Privacy Policy

Last updated: 15 July 2026

Pipeline Signals ("we", "us") provides advertising attribution and conversion-measurement software for businesses and marketing agencies using the HighLevel platform. This policy explains what we process, why, and your rights.

Who we are

Pipeline Signals is operated from the United Kingdom. Contact: jdxmediauk@gmail.com.

Two roles: controller and processor

For data about our own customers (agency account holders, billing, support), we act as a data controller. For data about our customers' leads and contacts processed through the product, we act as a data processor on the documented instructions of the business that installed the app — that business is the controller.
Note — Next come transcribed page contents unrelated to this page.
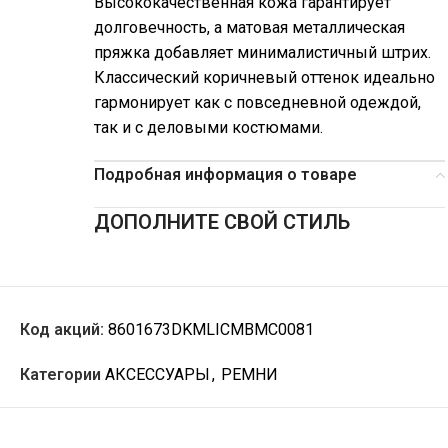
Высококачественная кожа гарантирует
долговечность, а матовая металлическая
пряжка добавляет минималистичный штрих.
Классический коричневый оттенок идеально
гармонирует как с повседневной одеждой,
так и с деловыми костюмами.
Подробная информация о товаре
ДОПОЛНИТЕ СВОЙ СТИЛЬ
Код акций:
8601673DKMLICMBMC0081
Категории
АКСЕССУАРЫ
,
РЕМНИ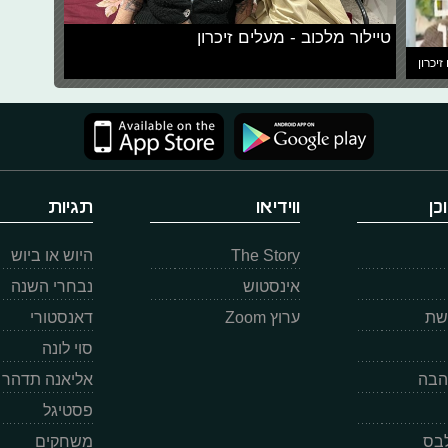
טיילור מלכוב - מעלים זיכרון
זיכרון
כן
ווידיאו
תגיות
The Story
היוש או ביוש
אינסטוש
נבחרי השנה
רשת
ערוץ Zoom
דאנסטורי
סוי לונה
הבה
אליאנה תדהר
פסטיגל
לבס
משחקים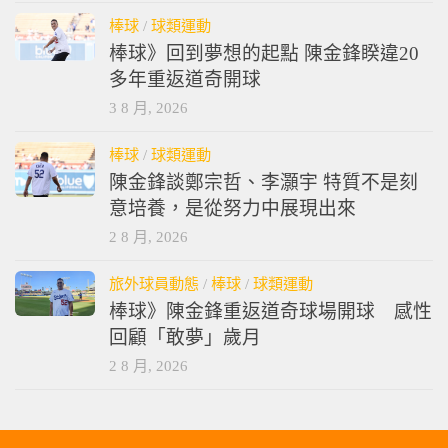
棒球
/
球類運動
棒球》回到夢想的起點 陳金鋒睽違20
多年重返道奇開球
3 8 月, 2026
棒球
/
球類運動
陳金鋒談鄭宗哲、李灝宇 特質不是刻
意培養，是從努力中展現出來
2 8 月, 2026
旅外球員動態
/
棒球
/
球類運動
棒球》陳金鋒重返道奇球場開球 感性
回顧「敢夢」歲月
2 8 月, 2026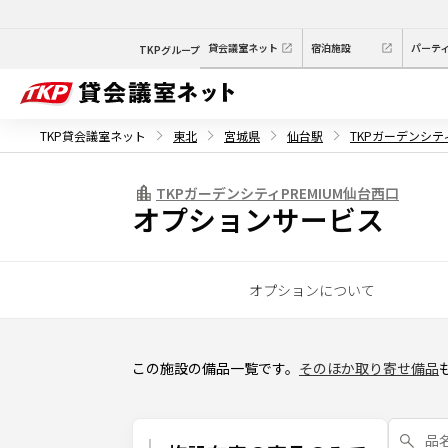
貸会議室ネット
宿泊施設
パーテ
TKPグループ
TKP貸会議室ネット
東北
宮城県
仙台駅
TKPガーデンシティ
TKPガーデンシティPREMIUM仙台西口
オプションサービス
オプションについて
この施設の備品一覧です。
そのほか取り寄せ備品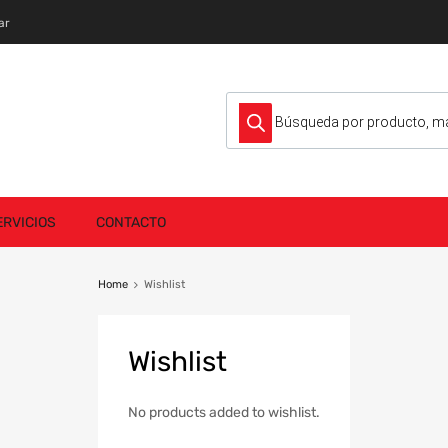
ar
Búsqueda de productos
ERVICIOS
CONTACTO
Home
Wishlist
Wishlist
No products added to wishlist.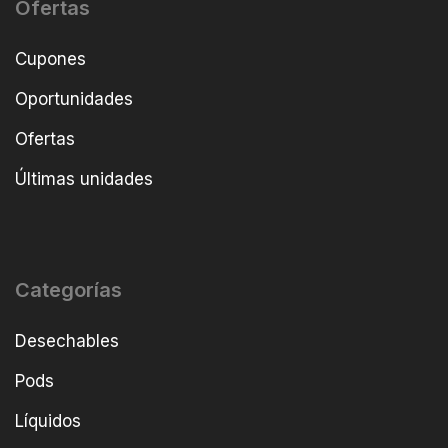
Ofertas
Cupones
Oportunidades
Ofertas
Últimas unidades
Categorías
Desechables
Pods
Líquidos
A Data Processing Agreement is available on request.

What we process as a processor

Where it goes

On the controller's instruction, we transmit conversion events (hashed identifiers, click IDs, event names and values) to the advertising platforms the controller has connected: Meta Platforms, Google, and/or TikTok, under those platforms' data terms. We support platform mechanisms for restricted processing (e.g. Meta Limited Data Use, Google consent signals).

Sub-processors

Cloudflare (network/CDN), Railway (application hosting and database), and the ad platforms named above when instructed. A current list is available on request.

Cookies and the capture script

Our capture script stores ad click identifiers in first-party storage (a cookie and localStorage) on our customers' websites for up to 90 days, solely for attribution. It sets no third-party cookies and does no cross-site tracking. Obtaining any legally required consent for this storage is the responsibility of the website operator (the controller), and our script can be loaded conditionally on consent.

Retention

Attribution records are retained while the customer's subscription is active and deleted within 90 days of uninstall or on verified request. Event delivery logs are retained for 13 months for troubleshooting and audit.

Security

Data in transit is encrypted with TLS. Credentials and API tokens are encrypted at rest with AES-256-GCM. Access is limited to personnel who need it to operate the service.

Your rights

If you are a lead or contact of one of our customers, please direct requests (access, deletion, objection) to that business; we will assist them as processor. If you are our direct customer, contact us at the address above. UK/EU residents may lodge complaints with their supervisory authority (in the UK, the ICO).

Changes

We will post updates to this page and note the revision date above.